Taking proactive measures to have strong security policies, plans, and personnel in place goes a long way toward mitigating company liability in a class-action suit, experts say.

This article originally appeared in Briefings on HIPAA.

If your organization experiences a data breach—an increasingly likely scenario—and PHI is exposed, chances are you will be hit with a lawsuit in short order.

There's not much you can do about that, just like it's impossible to prevent every criminal attack. What you can do, though, is take steps to minimize the likelihood of being found liable for damages in court, says Reece Hirsch, Esq., a partner and regulatory attorney at Morgan Lewis in San Francisco, and a BOH editorial advisory board member.

Hirsch says companies should have two things in place as part of standard policy and procedure: an evolving breach response plan and an incident response team that meets on a regular basis. While class-action suits haven't gained much traction with judges yet—except in cases of clear financial damage to consumers—most of the claims boil down to some form of alleged negligence, he says.

"Given the increasingly sophisticated cyberthreats that companies face … you cannot have perfect security and you cannot completely insulate yourself from these types of events, but what you can do is show you acted reasonably and took reasonable measures to prevent a breach and not make yourself a target," Hirsch says.

Organizations demonstrate this with a good breach response plan to show they've identified the problem, mitigated damage, notified victims, and taken further action as necessary, he says. The team should represent each department that might be affected by a breach or that has to be mobilized to interact with the public, including legal, human resources, privacy, security, IT, communications, and investor relations. Part of the team's role is to analyze risks to data, data flow, and worst-case scenarios.

"Everything needs to be encrypted, data at rest as well as data in transit, which is something HIPAA specifically points out," says Jan McDavid, Esq., the compliance officer and general legal counsel at HealthPort, an Atlanta-based healthcare services firm. McDavid, who is a regular speaker on this subject, agrees that it's essential to have proper security policies as well as dedicated staff to regularly review systems and respond to incidents.

Comprehensive risk analyses, which HIPAA requires, should not just be done after a breach to assess the extent of damages after private data is "let out the door," she says, but up front as well to identify the risks. Inevitably, though, healthcare organizations with large electronic databases will likely experience a data breach.

"Once [companies] are put on notice that something has happened, they need to immediately stop the bleeding," McDavid says. Even though public breach notification may not be required on day one, the company should immediately shut off or fix whatever happened so it can't occur again, she says.

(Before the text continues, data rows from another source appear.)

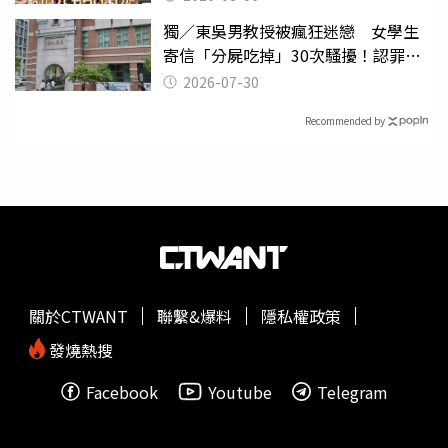
獨／東吳男教授被瘋狂迷戀 女學生
寄信「分屍吃掉」30次騷擾！認罪免
關
2026-07-30
Recommended by
關於CTWANT
聯繫&爆料
隱私權政策
發燒熱搜
Facebook
Youtube
Telegram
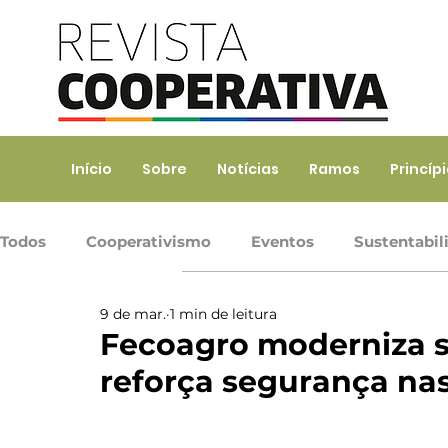
Início
Sobre
Notícias
Ramos
Princíp
Todos
Cooperativismo
Eventos
Sustentabil
9 de mar.
1 min de leitura
Ramo Agropecuário
Ramo Consumo
Ramo 
Fecoagro moderniza se
reforça segurança nas
Ramo Transporte
Trabalho, Prod. de Bens e Serv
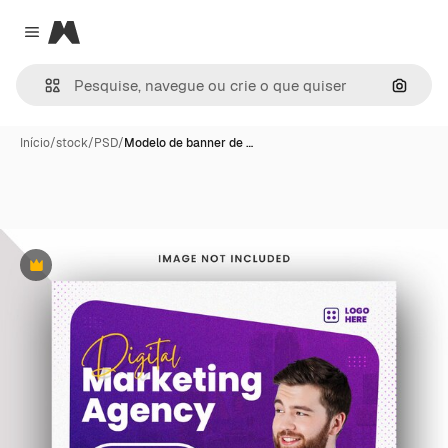
Magnific
Close menu
Pesqui
Início
/
stock
/
PSD
/
Modelo de banner de …
Premium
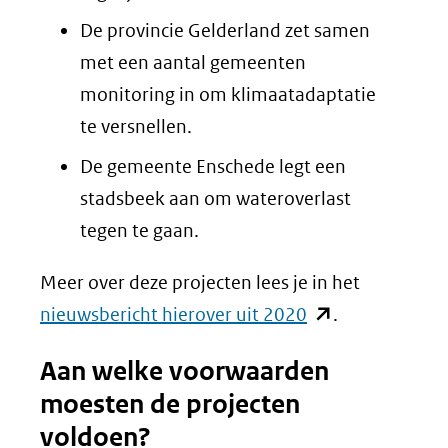
De provincie Gelderland zet samen
met een aantal gemeenten
monitoring in om klimaatadaptatie
te versnellen.
De gemeente Enschede legt een
stadsbeek aan om wateroverlast
tegen te gaan.
Meer over deze projecten lees je in het
(opent
nieuwsbericht hierover uit 2020
.
in
Aan welke voorwaarden
nieuw
moesten de projecten
venster)
voldoen?
(verwijst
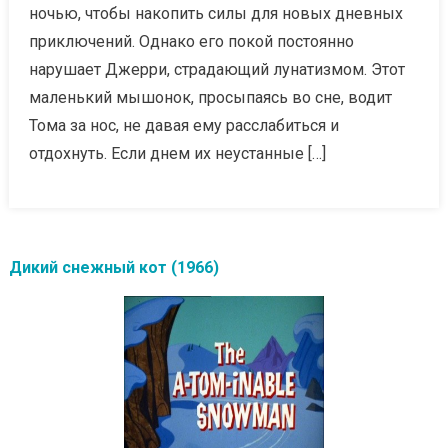
ночью, чтобы накопить силы для новых дневных
приключений. Однако его покой постоянно
нарушает Джерри, страдающий лунатизмом. Этот
маленький мышонок, просыпаясь во сне, водит
Тома за нос, не давая ему расслабиться и
отдохнуть. Если днем их неустанные […]
Дикий снежный кот (1966)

One of the issues she sees often is that as healthcare organizations struggle to keep pace with technology, security is affected too. In the rush to automation and interoperability with limited funds available, parts of older systems and databases may get upgraded and replaced, but in the process, new vulnerabilities may be created, McDavid says. It seems organizations don't always realize how their systems interact, leading them to overlook peripheral connections that may allow access to protected systems, she adds.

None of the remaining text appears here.